For primary hyperparathyroidism, surgery is the only definitive treatment. However, it’s not recommended for everyone. Surgery is generally indicated for:

  • Serum calcium > 2,8 mM
  • Deteriorating kidney function
  • Young patient

If surgery is not indicated, the patient is monitored regularly for progression.

For patients with indication for surgery but who are unable to have surgery, medical therapy with cinacalcet is an option. See the internal medicine topic for details.

Surgery is successful in almost all cases. The specific surgical treatment depends on the etiology:

  • Adenoma – extirpation (parathyroidectomy)
  • Hyperplasia – subtotal parathyroidectomy or total extirpation with autotransplantation
  • Carcinoma – extirpation + lymphatic block dissection

Autotransplantation refers to reimplantation of half of one of the resected glands in the forearm or neck muscle. This prevents total loss of PTH and allows for easy surgical access if this reimplanted gland causes problems later.

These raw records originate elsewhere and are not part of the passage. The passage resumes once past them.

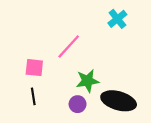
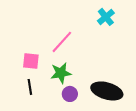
green star: (88, 81) -> (61, 73), moved

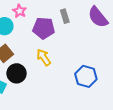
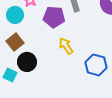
yellow arrow: (44, 57) -> (66, 46), moved

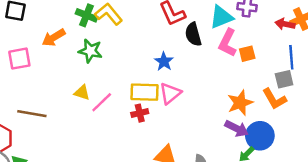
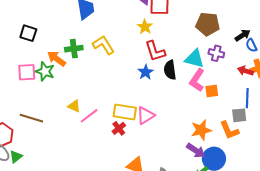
green cross: (86, 15) -> (74, 49), moved, turned -36
cyan triangle: (221, 17) -> (194, 59), turned 30
orange arrow: (54, 38) -> (57, 59), turned 60
green star: (90, 51) -> (45, 71), moved
blue star: (164, 61) -> (146, 72), moved
red cross: (140, 113) -> (119, 128), turned -32

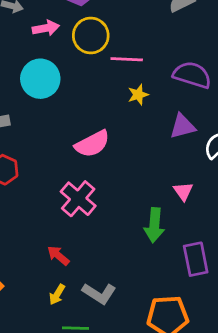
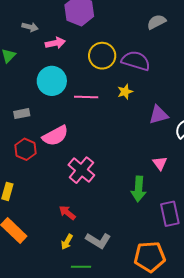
yellow circle: (91, 36) -> (102, 56), moved
pink line: (127, 59) -> (86, 97), moved
purple semicircle: (192, 75) -> (136, 61), moved
pink semicircle: (92, 144) -> (55, 136), moved

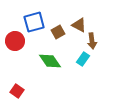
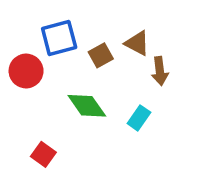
cyan rectangle: (83, 59) -> (139, 118), moved
red square: (17, 91) -> (43, 154), moved

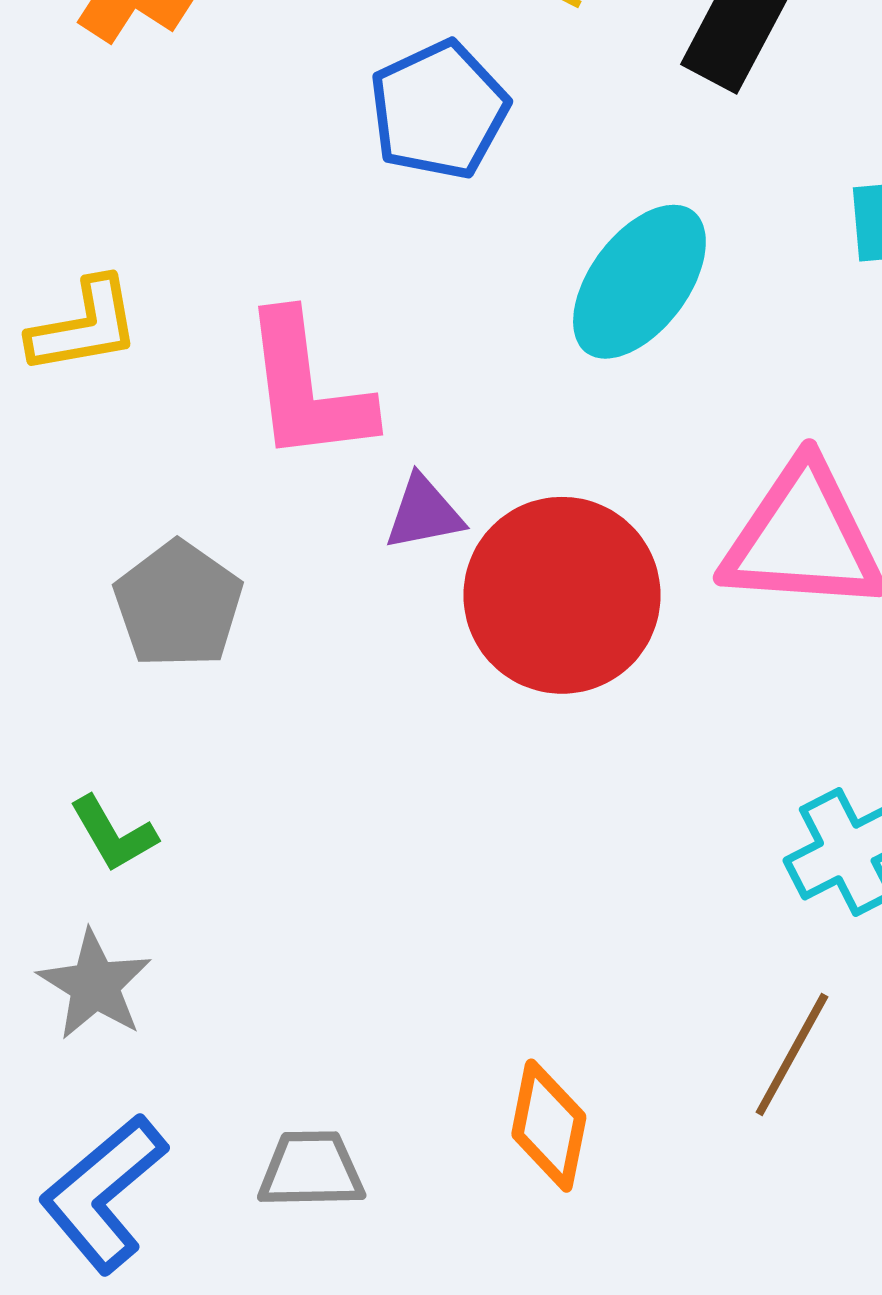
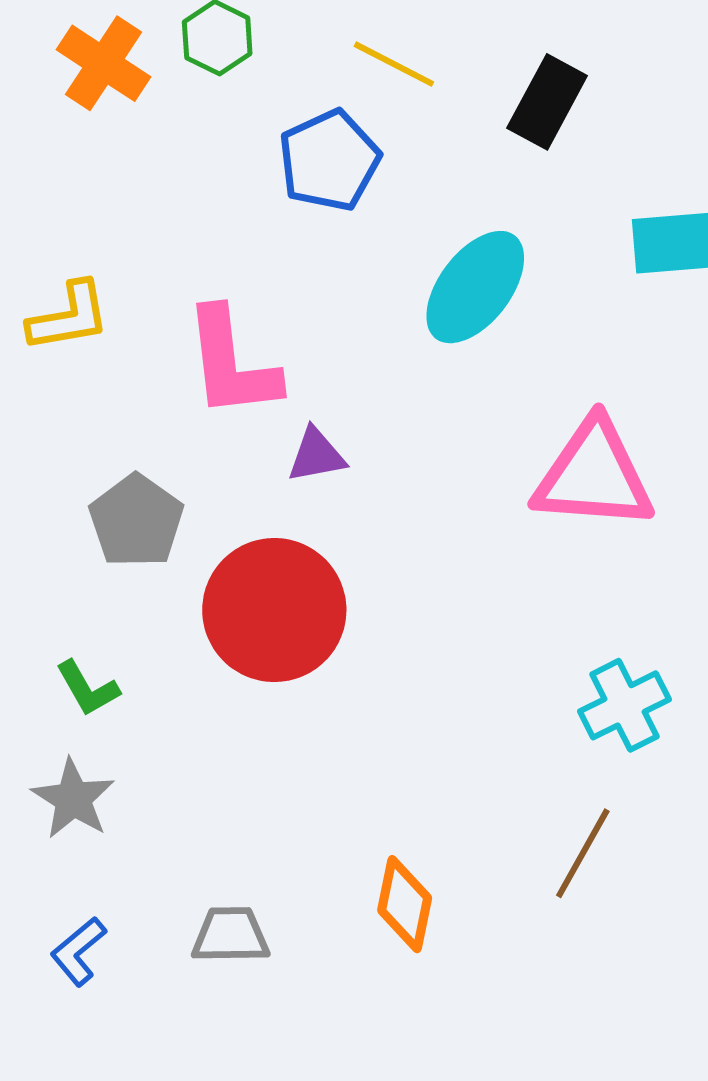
red circle: (562, 595) -> (274, 610), moved
blue L-shape: (103, 1193) -> (78, 951), size x0.6

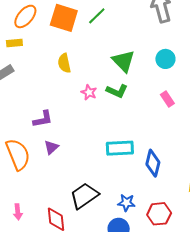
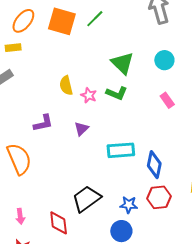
yellow semicircle: (64, 63) -> (66, 85), moved
purple triangle: (51, 147) -> (81, 129), moved
red hexagon: (159, 214) -> (159, 197), moved

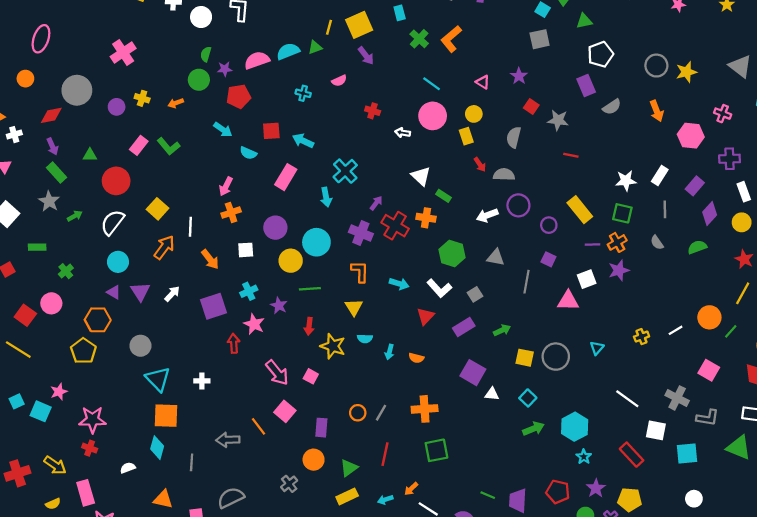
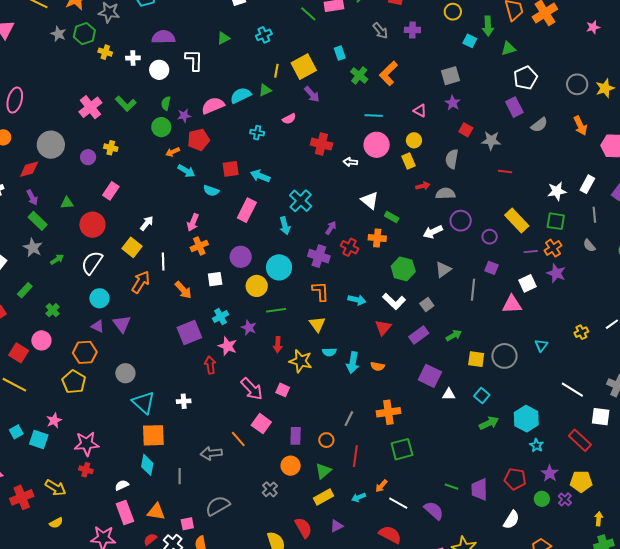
gray square: (540, 39) -> (450, 76), moved
cyan line: (432, 84) -> (374, 116), turned -30
orange arrow: (176, 103) -> (173, 152), moved
red cross: (373, 111) -> (321, 144), size x1.5
green L-shape: (169, 146) -> (126, 104), moved
red arrow: (480, 165) -> (423, 186), turned -64
red cross: (395, 226) -> (350, 247), size x0.7
green rectangle: (37, 247) -> (25, 290), turned -42
gray triangle: (496, 257) -> (443, 270), turned -42
purple star: (619, 270) -> (556, 273), turned -30
white arrow: (172, 294) -> (147, 223), moved
cyan arrow: (389, 352) -> (353, 363), size x1.5
orange circle: (358, 413) -> (326, 440), moved
pink rectangle: (86, 493) -> (125, 513), moved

Secondary hyperparathyroidism is mostly treated conservatively, but surgery is indicated for severe refractory secondary hyperparathyroidism.

Pharmacological therapy

For patients with primary hyperparathyroidism and an indication for surgery but who are unable to have surgery, medical therapy is an option. The drug cinacalcet is used for this, which inhibits PTH release. Cinacalcet may also be used for parathyroid carcinoma.

Management for secondary hyperparathyroidism involves treating the underlying cause. Dietary restriction of phosphate and vitamin D supplements are also important. Phosphate binders may be used in case hyperphosphataemia remains despite dietary restriction. Cinacalcet may also be used.